There are 3 major steps to running the sample. Follow each sub-page in order:

Prerequisites

Accounts
- Github account [Optional]
- Azure Account
  - Permissions needed: ability to create and deploy to an azure resource group, a service principal, and grant the collaborator role to the service principal over the resource group.
- Azure DevOps Project
  - Permissions needed: ability to create service connections, pipelines and variable groups.
Software
- Azure CLI 2.18+
- Terraform 0.14+
- Azure Functions core tools [Optional]

Deployed Resources

After a successful deployment, you should have the following resources:

Resource group 1 (Terraform state & secrets storage)
- Azure Key Vault
- Storage account
Resource group 2 (Temperature Events sample)
- Application insights
- Azure Key Vault
- Event Hub x4
- Azure Function x2

Well Architected Framework (WAF)

The Azure Well-Architected Framework is a set of guiding tenets that can be used to improve the quality of a workload. The framework consists of five pillars of architecture excellence: Cost Optimization, Operational Excellence, Performance Efficiency, Reliability, and Security. This sample has been built while considering each of the pillars.

Cost Optimisation

Scalable costs + Pay for consumption:
- The technologies used in the sample, are able to start small and then be scaled up as loads increase. Reduce costs when volumes are low.
Event Hubs:
- Have been placed together into an Event Hub namespace to pool resources.
- At higher loads when much higher TUs are required, they can be moved into individual namespaces to reduce TU contention. Or be moved to Azure Event Hubs Dedicated
Azure Functions:
- Defined as "Serverless" to reduce cost when developing and experimenting at low data volumes.
- When moving to higher volume "production loads", the App Service Plan can be changed to using dedicated instances.
- See Azure Docs - Azure App Service plan overview for more information.

Operational Excellence

Covers the operations processes that keep an application running in production.

Observability:
- The sample connects monitoring tools, to give insights such as distributed tracing, application maps, etc. Allowing insights on how the streaming pipeline is performing.
- See the section on Observability
Infrastructure Provisioning:
- IaC (Infrastructure as Code) is used here to provision and deploy the infrastructure to Azure. A Terraform template is used to orchestrate the creation of resources.
Code Deployment:
- Deployment pipelines are defined to push application logic to the Azure Function instances.
Load testing:
- The load testing process here is defined as a script that can be run in an automated and repeatable way.
- See the section on Load Testing

Performance Efficiency

Performance Limitations
- Azure Functions scale limits
- Azure Event Hubs quotas and limits
Scaling
Bottlenecks
- TODO: limits from partitions or TPUs?
- Optimising Azure Functions & Event Hubs batch sizes for throughput
- TODO: AMQP vs HTTPS on EventHubs?
Peak Load Testing
- TODO: Peak loads for the testing tool
- TODO: Peak loads for the platform?

Reliability

Resiliancy in Architecture
- The key resiliency aspects are created through a queue based architecture.
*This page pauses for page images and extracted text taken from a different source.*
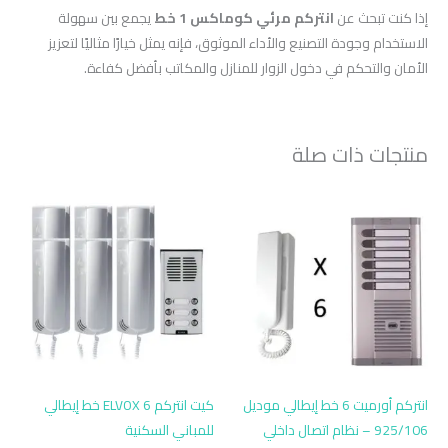
إذا كنت تبحث عن
انتركم مرئي كوماكس 1 خط
يجمع بين سهولة
الاستخدام وجودة التصنيع والأداء الموثوق، فإنه يمثل خيارًا مثاليًا لتعزيز
الأمان والتحكم في دخول الزوار للمنازل والمكاتب بأفضل كفاءة.
منتجات ذات صلة
انتركم أورميت 6 خط إيطالي موديل
كيت انتركم ELVOX 6 خط إيطالي
925/106 – نظام اتصال داخلي
للمباني السكنية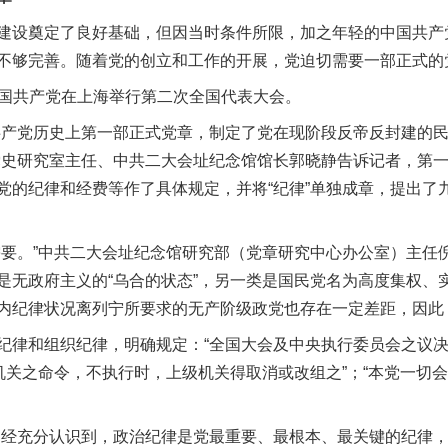
设奠定了良好基础，但因当时条件所限，加之年轻的中国共产
不够完善。随着党的创立和工作的开展，党迫切需要一部正式的
中国共产党在上海举行第二次全国代表大会。
产党历史上第一部正式党章，制定了党在现阶段反帝反封建的民
党史研究室主任、中共二大会址纪念馆馆长郭晓静告诉记者，第
党的纪律和经费等作了具体规定，并将“纪律”单独成章，提出了
。”中共二大会址纪念馆研究部（党章研究中心办公室）主任
是无政府主义的“乌合的状态”，另一类是国民党名为高度集权、
内纪律状况离列宁所要求的无产阶级政党也存在一定差距，因此
律和组织纪律，明确规定：“全国大会及中央执行委员会之议决
级机关之命令，不执行时，上级机关得取消或改组之”；“本党一切
经充分认识到，政治纪律是党最重要、最根本、最关键的纪律，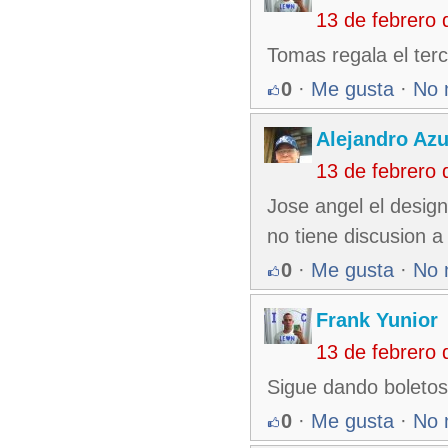
13 de febrero
Tomas regala el ter
0
·
Me gusta
·
No 
Alejandro Azu
13 de febrero
Jose angel el design
no tiene discusion a
0
·
Me gusta
·
No 
Frank Yunior
13 de febrero
Sigue dando boletos
0
·
Me gusta
·
No 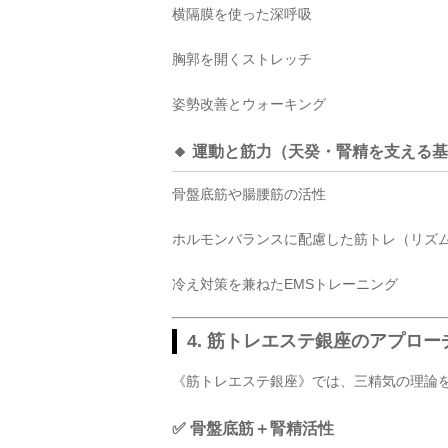
横隔膜を使った深呼吸
胸郭を開くストレッチ
姿勢改善とウォーキング
🔸 運動と筋力（天癸・腎精を支える
骨盤底筋や腸腰筋の活性
ホルモンバランスに配慮した筋トレ（リズ
冷え対策を兼ねたEMSトレーニング
4. 筋トレエステ銀座のアプロ
《筋トレエステ銀座》では、三精気の理論
✅ 骨盤底筋＋腎精活性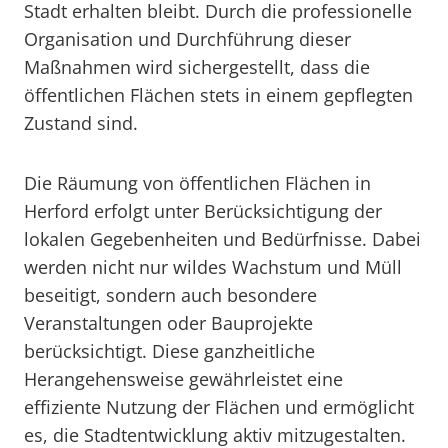
Stadt erhalten bleibt. Durch die professionelle
Organisation und Durchführung dieser
Maßnahmen wird sichergestellt, dass die
öffentlichen Flächen stets in einem gepflegten
Zustand sind.
Die Räumung von öffentlichen Flächen in
Herford erfolgt unter Berücksichtigung der
lokalen Gegebenheiten und Bedürfnisse. Dabei
werden nicht nur wildes Wachstum und Müll
beseitigt, sondern auch besondere
Veranstaltungen oder Bauprojekte
berücksichtigt. Diese ganzheitliche
Herangehensweise gewährleistet eine
effiziente Nutzung der Flächen und ermöglicht
es, die Stadtentwicklung aktiv mitzugestalten.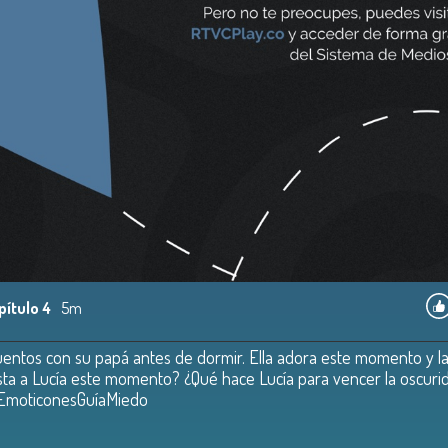
pítulo 4
5m
 cuentos con su papá antes de dormir. Ella adora este momento y l
usta a Lucía este momento? ¿Qué hace Lucía para vencer la oscuri
ly/EmoticonesGuíaMiedo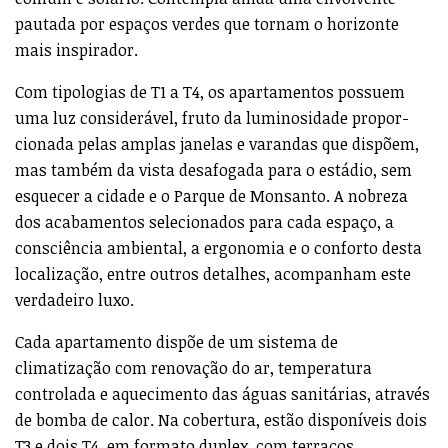
Estrategicamente localizado junto ao Estádio da Luz e
da estação de Metro do Alto dos Moinhos, o UNIQUE
Benfica integra um espaço ajardinado com piscina
comum e solário. Contempla ainda uma envolvente
pautada por espaços verdes que tornam o horizonte
mais inspirador.
Com tipologias de T1 a T4, os apartamentos possuem
uma luz considerável, fruto da luminosidade propor-
cionada pelas amplas janelas e varandas que dispõem,
mas também da vista desafogada para o estádio, sem
esquecer a cidade e o Parque de Monsanto. A nobreza
dos acabamentos selecionados para cada espaço, a
consciência ambiental, a ergonomia e o conforto desta
localização, entre outros detalhes, acompanham este
verdadeiro luxo.
Cada apartamento dispõe de um sistema de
For queues the architecture is leveraging Azure Event Hubs which is highly reliable, with high availability and geo-redundancy.
Reliability allowance for scalability and performance
- Azure Event Hubs and Azure Functions scale well. However for optimal performance they can (and should) be tuned for your platform behaviours.
- Event Hubs Scaling

Security

Secrets, connection strings, and other environmental variables are stored in Azure Key Vault. This prevents accidental leaking or committing secrets into a codebase. Azure docs - About Azure Key Vault secrets
Access to Event Hubs are restricted via SAS tokens. Only services that hold the Shared Access Signature are able to interact with them. Azure docs - Authenticate access to Event Hubs resources using shared access signatures (SAS)
- The access security can be enhanced further by switching to using managed identities. Authenticate with a managed identity to access Event Hubs Resources
Access to Azure portal, Application Insights, etc are restricted via native access polices built into Azure.

Key Learnings

The following summarizes key learnings and best practices demonstrated by this sample solution:

1. Observability is a critical prerequisite, to achieving performance

A system that cannot be measured, cannot be tuned for performance.
A prerequisite for any system that prioritises performance, is a working observability system that can show key performance indicators.

2. Load testing needs representative ratios to test pipeline processing

In streaming pipelines, the number of messages at each stage will vary. As messages are filtered and split, the messages going to each Event Hub output will be different to the ingestion Event Hub.
In order to put each section under the expected production load, the load testing data needs to be crafted with representative ratios to exercise each section at the correct weight.
If load testing data is not representative, an expensive section may be under tested. Which would falsely indicate that it would perform at production loads.
It is important to do capacity planning on each stage of the pipeline. In this sample, it is expected that 50% of the devices will be filtered out in the first Azure Function (due not being the subset that we are interested in). It is expected that 20% of all temperature sensors will have values that need investigating and will go to the "bad temperature" Event Hub.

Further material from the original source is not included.